* _Problem requirements_
From the data below, give the number of lines holding the word "Roadmap", with nothing else added.

Collected data:
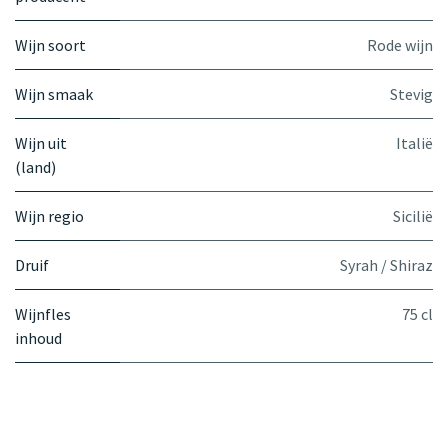
Wijn soort
Rode wijn
Wijn smaak
Stevig
Wijn uit
Italië
(land)
Wijn regio
Sicilië
Druif
Syrah / Shiraz
Wijnfles
75 cl
inhoud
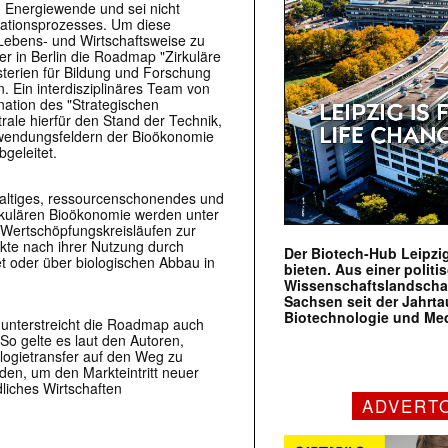
nd Energiewende und sei nicht
rmationsprozesses. Um diese
 Lebens- und Wirtschaftsweise zu
r in Berlin die Roadmap "Zirkuläre
terien für Bildung und Forschung
 Ein interdisziplinäres Team von
nation des "Strategischen
ale hierfür den Stand der Technik,
wendungsfeldern der Bioökonomie
geleitet.
haltiges, ressourcenschonendes und
irkulären Bioökonomie werden unter
n Wertschöpfungskreisläufen zur
kte nach ihrer Nutzung durch
Der Biotech-Hub Leipzig
t oder über biologischen Abbau in
bieten. Aus einer politi
Wissenschaftslandscha
Sachsen seit der Jahr
Biotechnologie und Me
unterstreicht die Roadmap auch
o gelte es laut den Autoren,
logietransfer auf den Weg zu
den, um den Markteintritt neuer
liches Wirtschaften
ADVERT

* _Answer section_
2